Yeah, I’m pretty much done with Lost at this point. I’ve decided to give it to the break because I’m an idiot and believe that a miracle is possible, but I’m not such a big idiot as to expect it.

The really sad part of this to me is that Lost had potential. A lot of potential. Heaping gobs of potential and the show’s producers have bled it all away. Season three lacks a hook, dynamic characters, or even twisted plotting. Season 1 had it. Season 2 had it for the majority but I felt that the “Henry”/Ben episodes were just padding the season out.

Lost has become the Twin Peaks of twenty-first century…

I was really jazzed on the first season, grew impatient during the second season, and now, I watch DVDs on Wednesday nights. As Mr. Colbert would say, “Lost, you are dead to me!”

I went to check out the TWoP boards for spoilers, and noticed their “bitterness” thread is 524 pages long. Crazy.

Lost is in its death throes for me. Not quite dead yet but close. I think the clincher for me will be if they reveal that the Other’s island is NOT concealed by some hi-tech cloaking device but that the Losties are just complete and utter morons for not noticing a *whole other island less than a mile away from them. *.

At this point, I think it would almost be easier for the writers to cut their losses and just start over, have one of the characters wake up on the island a couple of days after the crash and say, “Guys, you won’t believe the weird dream I just had! There was a 20 foot tall invisible monster, polar bears, horses, random crazy French women running through the woods and a whole bunch of really stupid people we called the Others. Oh, and there’s a whole other island just over there about a mile away. Crazy, huh? Hey, let’s go finish that SOS sign and signal fire. Wonder if Sayid has got that radio rigged up yet?” Sure it would be stupid but not much stupider than the way the show’s going now.

I’ll probably keep watching if for nothing else than to find out what the TCM really is and also how Locke ended up in that damn wheelchair.

As a woman once purportedly told Bertrand Russell, this show is nothing but Macguffins all the way down. :smiley:

LOST was over for me after about the 4th episode.
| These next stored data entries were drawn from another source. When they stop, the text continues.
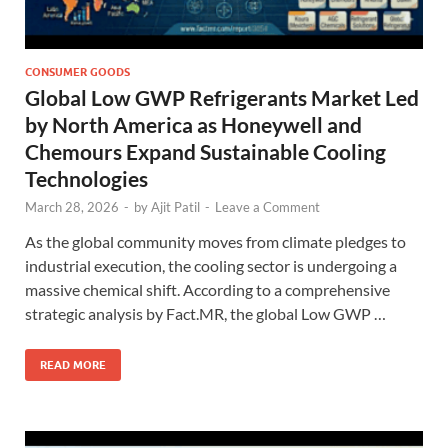
CONSUMER GOODS
Global Low GWP Refrigerants Market Led
by North America as Honeywell and
Chemours Expand Sustainable Cooling
Technologies
March 28, 2026
-
by
Ajit Patil
-
Leave a Comment
As the global community moves from climate pledges to
industrial execution, the cooling sector is undergoing a
massive chemical shift. According to a comprehensive
strategic analysis by Fact.MR, the global Low GWP …
READ MORE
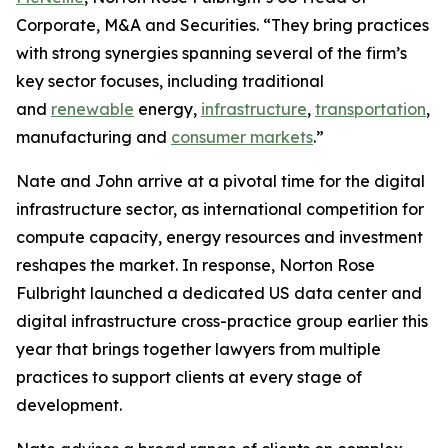
Corporate, M&A and Securities. “They bring practices
with strong synergies spanning several of the firm’s
key sector focuses, including traditional
and
renewable
energy,
infrastructure
,
transportation
,
manufacturing and
consumer markets
.”
Nate and John arrive at a pivotal time for the digital
infrastructure sector, as international competition for
compute capacity, energy resources and investment
reshapes the market. In response, Norton Rose
Fulbright launched a dedicated US data center and
digital infrastructure cross-practice group earlier this
year that brings together lawyers from multiple
practices to support clients at every stage of
development.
You know, with how passioniate everyone is about not watching the show it almost seems like you are trying to convince “others” to not watch the show. Now… who would gain the most by having people not watch this show? Perhaps the Hanso Found

Heh. I see that the Hanso Foundation rules the SDMB Hamsters too. :smiley:

They seriously need to have Henry Winkler show up and jump over a beached seal in order to prove that they haven’t yet jumped the shark. Either that, or come across a wreck of a small tour boat, and then find the ruins of a few bamboo shelters, a suitcase full of money, a red shirt, and a stupid-looking floppy fishing hat. Then, in the closing scene, they find a life preserver with “S.S. Botony Bay” stenciled on it, and Ricardo Montalban brandishing a worm in forcepts. Then he wakes up next to Suzanne Pleshette and tells her the dream he had about this island where fantasies come true.
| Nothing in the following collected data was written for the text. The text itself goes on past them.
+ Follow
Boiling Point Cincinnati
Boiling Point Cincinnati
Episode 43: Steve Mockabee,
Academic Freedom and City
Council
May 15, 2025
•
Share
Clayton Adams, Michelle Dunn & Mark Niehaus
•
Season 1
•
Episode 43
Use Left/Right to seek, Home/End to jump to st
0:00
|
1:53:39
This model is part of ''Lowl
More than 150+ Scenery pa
Here here! American t.v. producers want a hit formula that they can keep milking indefinitely until it shrivels up and dies a pathetic death. Like Pushkin, I caught onto this about a thrid of the way in to the first series (which I watched on DVD last Christmas shutdown). The only redeeming quality–aside from Evangeline Lilly, who I would happily watch weaving baskets–was the character (Arndt?) in the last episode of the first series who kept complaining about being a “Red Shirt” and then blew up just to demonstrate the point that they dynamite was dangerously unstable. They needed more self-aware gags like that.